Refunding tax money shows lack of vision for state

Talented corporate leaders provide value to their shareholders by implementing good projects. When corporate managers give back money to their shareholders, either in the form of special dividends or a share buyback, they are essentially admitting that they have a shortage of good ideas or the ability to carry those out. So, what does it say when our politicians want to give back tax money? Are there no projects left that would improve the lives of Georgians that our politicians can identify and carry out effectively? Does the governor have no ideas, or does his administration lack confidence and competence? Most Georgians who pay attention can identify improvements needed on state programs and functions.
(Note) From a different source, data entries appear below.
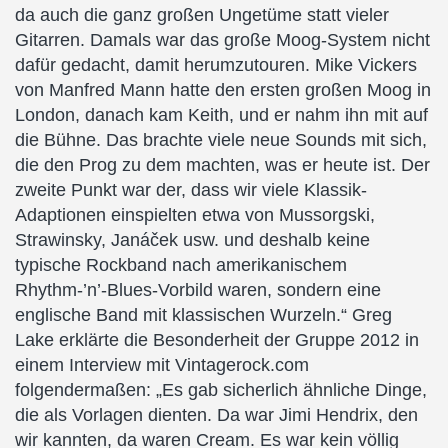
da auch die ganz großen Ungetüme statt vieler
Gitarren. Damals war das große Moog-System nicht
dafür gedacht, damit herumzutouren. Mike Vickers
von Manfred Mann hatte den ersten großen Moog in
London, danach kam Keith, und er nahm ihn mit auf
die Bühne. Das brachte viele neue Sounds mit sich,
die den Prog zu dem machten, was er heute ist. Der
zweite Punkt war der, dass wir viele Klassik-
Adaptionen einspielten etwa von Mussorgski,
Strawinsky, Janáček usw. und deshalb keine
typische Rockband nach amerikanischem
Rhythm-’n’-Blues-Vorbild waren, sondern eine
englische Band mit klassischen Wurzeln.“ Greg
Lake erklärte die Besonderheit der Gruppe 2012 in
einem Interview mit Vintagerock.com
folgendermaßen: „Es gab sicherlich ähnliche Dinge,
die als Vorlagen dienten. Da war Jimi Hendrix, den
wir kannten, da waren Cream. Es war kein völlig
Perhaps we need politicians with a better vision of Georgia who can enhance the prosperity of its citizens.

HOWARD KAPLAN, ATLANTA

IRS is broken bureaucracy, can’t be fixed with more funding

I appreciated your article on the dysfunction of the IRS. It is by far the most broken bureaucracy imaginable. However, the article didn’t point out that if you have a tax issue or owe money to the IRS, then be prepared to go down a wormhole.

Even if the IRS is not open, they charge you interest and penalties. They miss their own deadlines and continue to charge you. The IRS makes frequent mistakes with the onus put on the taxpayer to correct. Their back-office systems are broken to the point that you never know how much you actually owe. If you contact the IRS, you will have to wait for hours on the phone to get a live customer service rep. And the reps can be extremely rude.

In short, the IRS simply can’t be fixed with more funding. And the idea of giving the IRS more power to intrude in the lives of the average taxpayer is a scary one indeed.